## [PROBLEM STATEMENT]
A single number is the expected answer: the count of lines in the records below that contain "报考在职研究生年龄限制吗".

## [DATA FOR ANALYSIS]
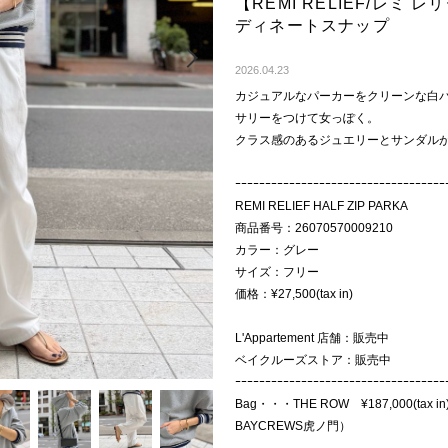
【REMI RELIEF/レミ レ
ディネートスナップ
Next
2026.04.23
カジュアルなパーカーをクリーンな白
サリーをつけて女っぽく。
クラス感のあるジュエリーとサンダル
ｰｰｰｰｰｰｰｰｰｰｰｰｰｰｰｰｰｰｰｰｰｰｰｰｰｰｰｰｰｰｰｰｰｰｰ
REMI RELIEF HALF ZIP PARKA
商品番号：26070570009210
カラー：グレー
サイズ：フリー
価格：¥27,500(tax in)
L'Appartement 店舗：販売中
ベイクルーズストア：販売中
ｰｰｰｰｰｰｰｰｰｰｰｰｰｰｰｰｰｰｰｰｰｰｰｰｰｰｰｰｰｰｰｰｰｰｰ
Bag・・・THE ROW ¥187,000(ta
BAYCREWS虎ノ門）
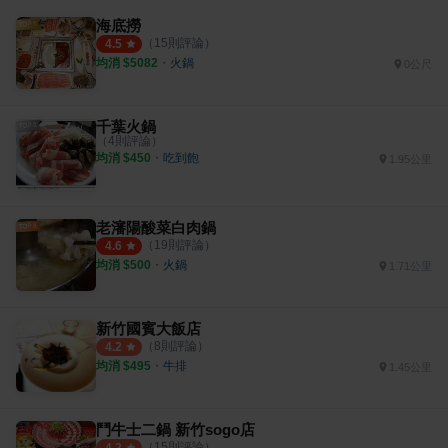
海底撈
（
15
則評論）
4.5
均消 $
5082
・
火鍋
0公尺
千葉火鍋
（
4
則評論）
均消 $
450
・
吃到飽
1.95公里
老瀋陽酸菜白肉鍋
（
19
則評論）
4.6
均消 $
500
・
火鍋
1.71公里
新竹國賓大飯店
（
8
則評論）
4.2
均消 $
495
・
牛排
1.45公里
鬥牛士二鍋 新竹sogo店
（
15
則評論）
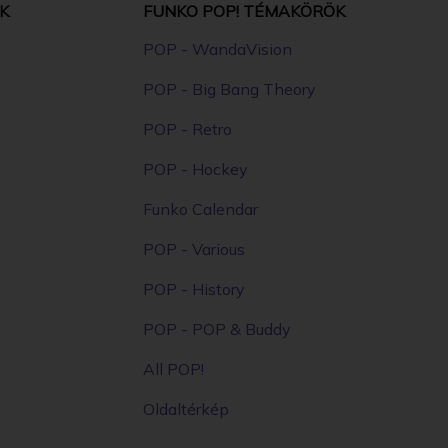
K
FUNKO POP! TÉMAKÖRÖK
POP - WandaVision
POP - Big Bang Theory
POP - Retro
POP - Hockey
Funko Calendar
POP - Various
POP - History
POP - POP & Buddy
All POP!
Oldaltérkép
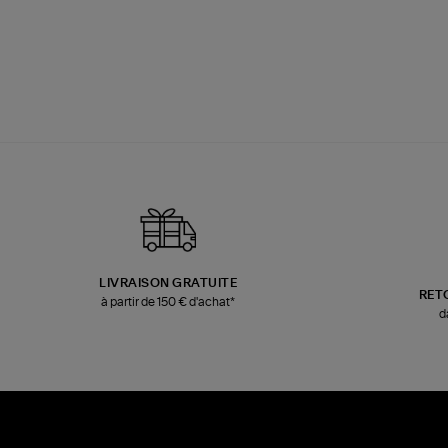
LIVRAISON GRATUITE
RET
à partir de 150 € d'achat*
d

* * *

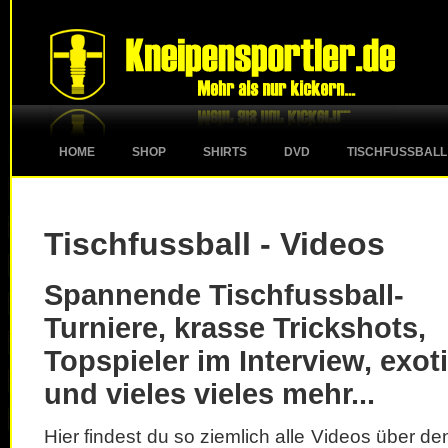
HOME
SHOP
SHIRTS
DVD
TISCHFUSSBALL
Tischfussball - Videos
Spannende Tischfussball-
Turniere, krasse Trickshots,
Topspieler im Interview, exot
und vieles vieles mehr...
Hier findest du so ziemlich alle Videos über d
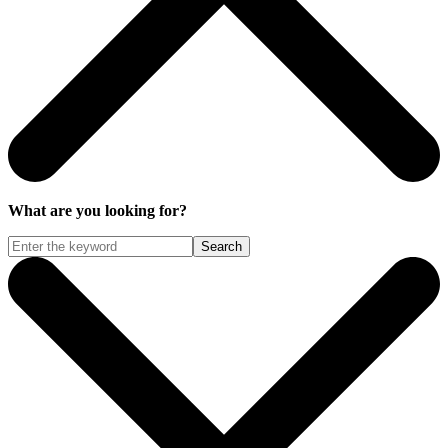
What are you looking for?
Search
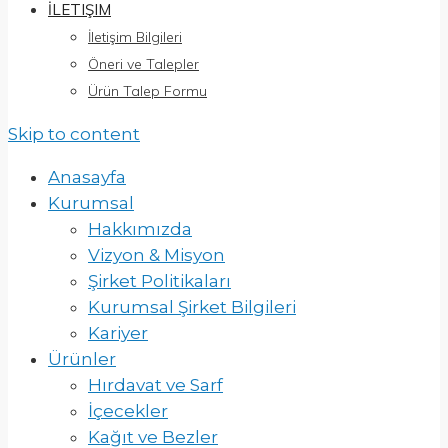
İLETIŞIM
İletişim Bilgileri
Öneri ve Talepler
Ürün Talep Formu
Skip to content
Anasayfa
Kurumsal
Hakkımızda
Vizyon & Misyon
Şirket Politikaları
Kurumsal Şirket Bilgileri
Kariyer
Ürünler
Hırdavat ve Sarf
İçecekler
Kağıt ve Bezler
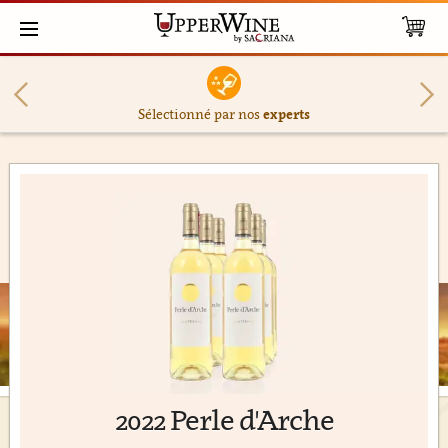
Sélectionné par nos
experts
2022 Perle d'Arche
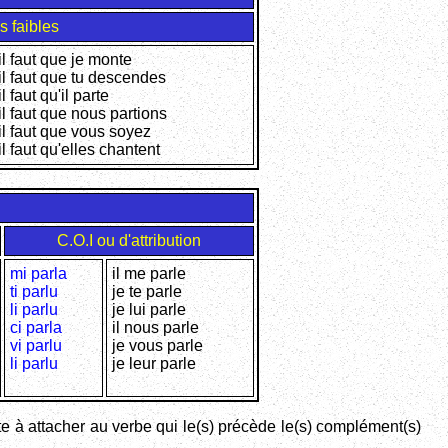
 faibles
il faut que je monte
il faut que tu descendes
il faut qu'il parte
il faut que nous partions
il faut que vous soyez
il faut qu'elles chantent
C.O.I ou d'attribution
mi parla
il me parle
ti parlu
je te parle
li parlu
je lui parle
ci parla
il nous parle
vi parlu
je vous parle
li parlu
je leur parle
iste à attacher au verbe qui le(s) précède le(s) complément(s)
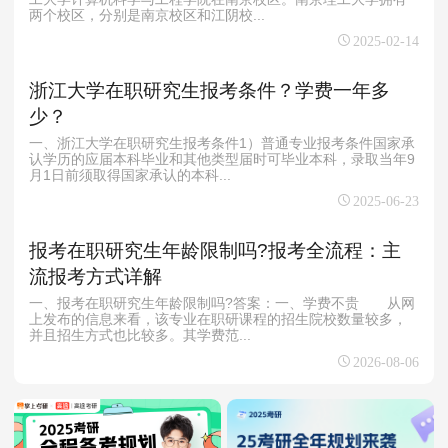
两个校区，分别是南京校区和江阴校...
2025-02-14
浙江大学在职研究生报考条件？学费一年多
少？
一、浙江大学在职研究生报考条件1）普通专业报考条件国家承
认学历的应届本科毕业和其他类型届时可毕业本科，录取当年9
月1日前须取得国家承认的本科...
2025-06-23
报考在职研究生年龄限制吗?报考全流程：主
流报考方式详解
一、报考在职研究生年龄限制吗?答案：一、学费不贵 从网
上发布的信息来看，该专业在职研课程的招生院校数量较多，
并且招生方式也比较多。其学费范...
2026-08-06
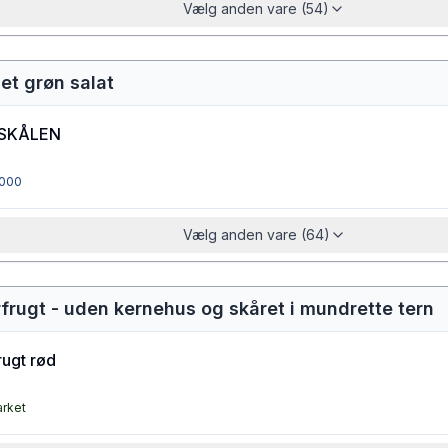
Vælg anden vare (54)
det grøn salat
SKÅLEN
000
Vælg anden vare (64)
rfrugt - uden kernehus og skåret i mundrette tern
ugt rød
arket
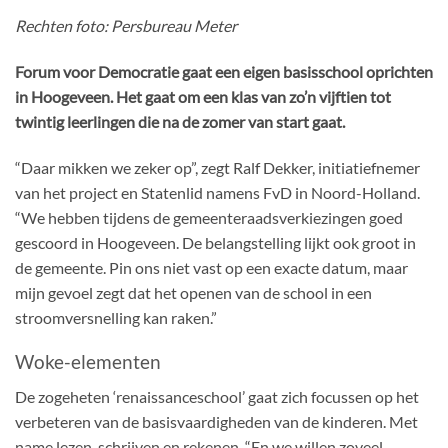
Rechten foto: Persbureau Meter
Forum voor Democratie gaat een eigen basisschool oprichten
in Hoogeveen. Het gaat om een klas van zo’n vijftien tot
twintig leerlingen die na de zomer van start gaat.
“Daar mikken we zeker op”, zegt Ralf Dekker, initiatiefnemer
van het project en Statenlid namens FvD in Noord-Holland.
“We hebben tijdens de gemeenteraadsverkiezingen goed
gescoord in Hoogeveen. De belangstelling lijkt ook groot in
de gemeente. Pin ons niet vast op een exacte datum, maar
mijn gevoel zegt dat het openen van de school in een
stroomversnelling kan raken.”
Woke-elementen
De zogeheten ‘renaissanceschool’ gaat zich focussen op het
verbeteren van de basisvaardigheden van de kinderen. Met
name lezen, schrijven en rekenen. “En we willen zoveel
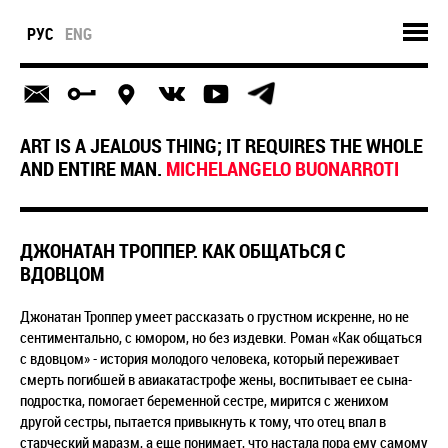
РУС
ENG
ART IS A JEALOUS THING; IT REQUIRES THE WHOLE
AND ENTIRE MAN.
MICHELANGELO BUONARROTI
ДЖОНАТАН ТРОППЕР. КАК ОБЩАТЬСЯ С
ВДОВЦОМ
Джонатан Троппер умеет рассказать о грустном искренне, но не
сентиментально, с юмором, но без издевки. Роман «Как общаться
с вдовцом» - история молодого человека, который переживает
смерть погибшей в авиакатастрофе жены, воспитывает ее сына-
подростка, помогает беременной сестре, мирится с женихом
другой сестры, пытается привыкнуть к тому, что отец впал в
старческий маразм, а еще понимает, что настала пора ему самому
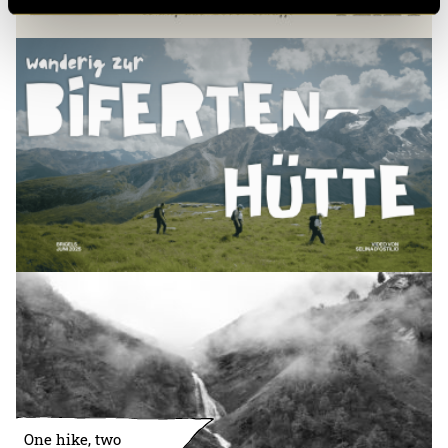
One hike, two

## [RESULT BELOW]
2